Rep. Ed Markey (D-Mass.) today decried the passage of the Ryan budget scheme in the House of Representatives for protecting billions of dollars in tax breaks for oil companies, while vowing to repeal President Obama's historic health care law. The GOP budget passed the House today 221-207.
"Republicans in Congress are wrongly prioritizing wealth care for oil companies, while vowing to kill President Obama's health care law," said Rep. Markey. "We need a balanced budget that keeps our promise to protect and grow America's middle class, and tells the most profitbale companies in the world to relinquish their 100 year-old tax breaks."

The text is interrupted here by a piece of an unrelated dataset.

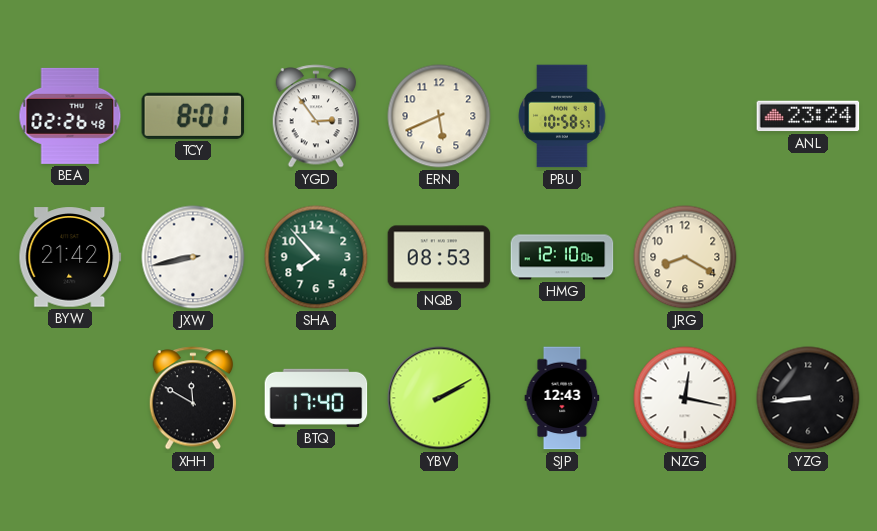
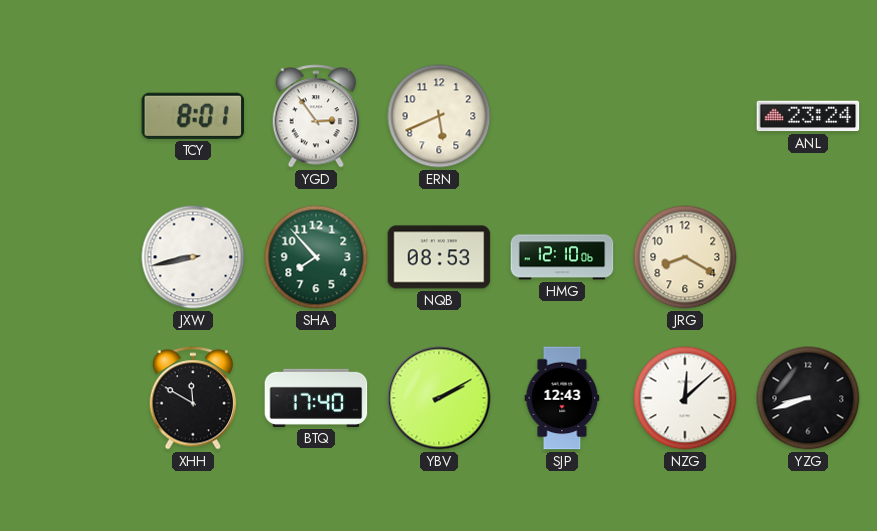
BEA: 02:26 -> none
PBU: 10:58 -> none
BYW: 21:42 -> none
NZG: 12:17 -> 12:08
YZG: 8:44 -> 8:42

The Ryan budget aims to roll back what it calls "federal intervention" in energy markets and "corporate-welfare," but only when it comes to clean energy. The Ryan budget leaves intact the special tax breaks and free drilling loopholes that provide $7 billion per year in taxpayer support to the oil and gas industry, while calling for a devastating 90 percent cut in energy investments at the Department of Energy next year. Rep. Markey has introduced legislation, the Permanent Repeal of Oil Subsidies Act (H.R. 601), that would repeal 10 different tax subsidies currently enjoyed by the oil and gas industry along with loopholes that allow oil companies to avoid paying taxpayers for use and production of oil from America's public lands.
The House Democratic budget, on the other hand, calls for a broad ending to these types of special tax breaks for wealthy special interests. And it continues to invest in the energy research and development that will feed America's innovation economy for years to come.